Martha has a similar recipe, but, in a rare demonstration of disloyalty, I chose Ina's recipe.
Sorry Martha. You're still my favorite, but this recipe is delicious. It could pose as gluten-free Mac and Cheese, minus the bread crumbs!
Cauliflower Gratin
by: Ina Garten, The Barefoot Contessa
Ingredients
1 (3-pound) head cauliflower, cut into large florets, or three 10 oz. bags
Kosher salt
4 tablespoons (1/2 stick) unsalted butter, divided
3 tablespoons all-purpose flour
2 cups hot milk
1/2 teaspoon freshly ground black pepper
1/4 teaspoon grated nutmeg
3/4 cup freshly grated Gruyere, divided
1/4 cup of Swiss, grated
1/2 cup freshly grated Parmesan
1/4 cup fresh bread crumbs, or panko bread crumbs
Directions
Preheat the oven to 375 degrees F.
Cook the cauliflower florets in a large pot of boiling salted water for 5 to 6 minutes, until tender but still firm. Drain.

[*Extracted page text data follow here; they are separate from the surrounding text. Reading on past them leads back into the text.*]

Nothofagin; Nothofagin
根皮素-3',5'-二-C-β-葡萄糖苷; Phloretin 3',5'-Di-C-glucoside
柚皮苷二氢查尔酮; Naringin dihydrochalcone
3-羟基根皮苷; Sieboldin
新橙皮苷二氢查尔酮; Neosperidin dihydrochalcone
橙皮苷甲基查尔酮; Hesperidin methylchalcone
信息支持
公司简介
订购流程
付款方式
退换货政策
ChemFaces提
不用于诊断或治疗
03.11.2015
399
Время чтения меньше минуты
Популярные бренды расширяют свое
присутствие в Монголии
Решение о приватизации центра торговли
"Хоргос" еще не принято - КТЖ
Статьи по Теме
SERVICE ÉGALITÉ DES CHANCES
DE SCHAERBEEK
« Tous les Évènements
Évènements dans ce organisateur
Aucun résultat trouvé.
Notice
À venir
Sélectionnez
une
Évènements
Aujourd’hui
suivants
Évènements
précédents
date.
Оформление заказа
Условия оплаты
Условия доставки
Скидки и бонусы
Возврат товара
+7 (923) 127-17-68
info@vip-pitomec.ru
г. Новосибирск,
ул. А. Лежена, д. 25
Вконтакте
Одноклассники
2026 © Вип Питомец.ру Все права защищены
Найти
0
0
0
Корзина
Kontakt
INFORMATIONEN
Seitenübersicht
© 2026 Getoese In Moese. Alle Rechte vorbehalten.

Meanwhile, melt 2 tablespoons of the butter in a medium saucepan over low heat. Add the flour, stirring constantly with a wooden spoon for 2 minutes. Pour the hot milk into the butter-flour mixture and stir until it comes to a boil. Boil, whisking constantly, for 1 minute, or until thickened. Off the heat, add 1 teaspoon of salt, the pepper, nutmeg, 1/2 cup of the Gruyere, the Swiss, and the Parmesan.

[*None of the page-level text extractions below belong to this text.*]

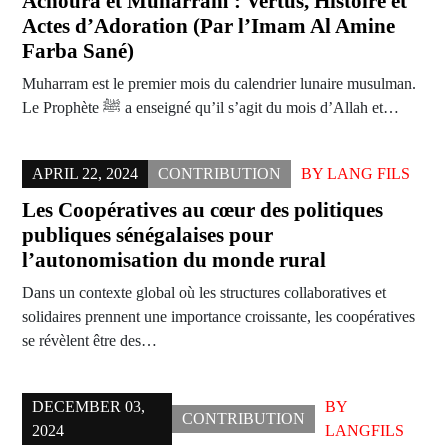
Achoura et Muharram : Vertus, Histoire et
Actes d’Adoration (Par l’Imam Al Amine
Farba Sané)
Muharram est le premier mois du calendrier lunaire musulman.
Le Prophète ﷺ a enseigné qu’il s’agit du mois d’Allah et…
APRIL 22, 2024
CONTRIBUTION
BY
LANG FILS
Les Coopératives au cœur des politiques
publiques sénégalaises pour
l’autonomisation du monde rural
Dans un contexte global où les structures collaboratives et
solidaires prennent une importance croissante, les coopératives
se révèlent être des…
DECEMBER 03,
BY
CONTRIBUTION
2024
LANGFILS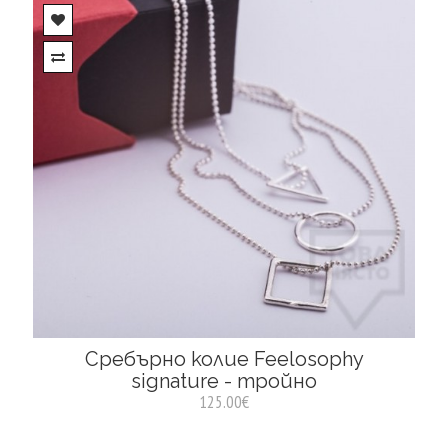
Сребърно колие Feelosophy
signature - тройно
125.00€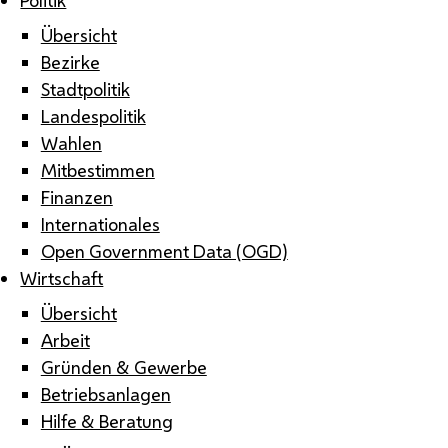
Übersicht
Bezirke
Stadtpolitik
Landespolitik
Wahlen
Mitbestimmen
Finanzen
Internationales
Open Government Data (OGD)
Wirtschaft
Übersicht
Arbeit
Gründen & Gewerbe
Betriebsanlagen
Hilfe & Beratung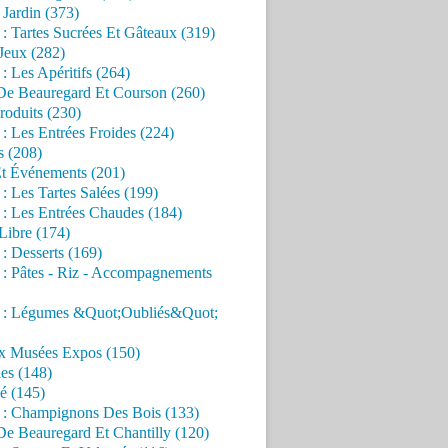
Jardin (373)
 : Tartes Sucrées Et Gâteaux (319)
Jeux (282)
 : Les Apéritifs (264)
 De Beauregard Et Courson (260)
roduits (230)
 : Les Entrées Froides (224)
s (208)
Et Événements (201)
 : Les Tartes Salées (199)
 : Les Entrées Chaudes (184)
Libre (174)
 : Desserts (169)
 : Pâtes - Riz - Accompagnements
s : Légumes &Quot;Oubliés&Quot;
x Musées Expos (150)
es (148)
é (145)
s : Champignons Des Bois (133)
De Beauregard Et Chantilly (120)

Pour 1/3 of the sauce on the bottom of an 8 by 11 by 2-inch baking dish. Place the drained cauliflower on top and then spread the rest of the sauce evenly on top. Combine the bread crumbs with the remaining 1/4 cup of Gruyere and a little more Parmesan and sprinkle on top. Melt the remaining 2 tablespoons of butter and drizzle over the gratin. Sprinkle with salt and pepper. Bake for 30-35 minutes, until the top is browned. Serve hot or at room temperature.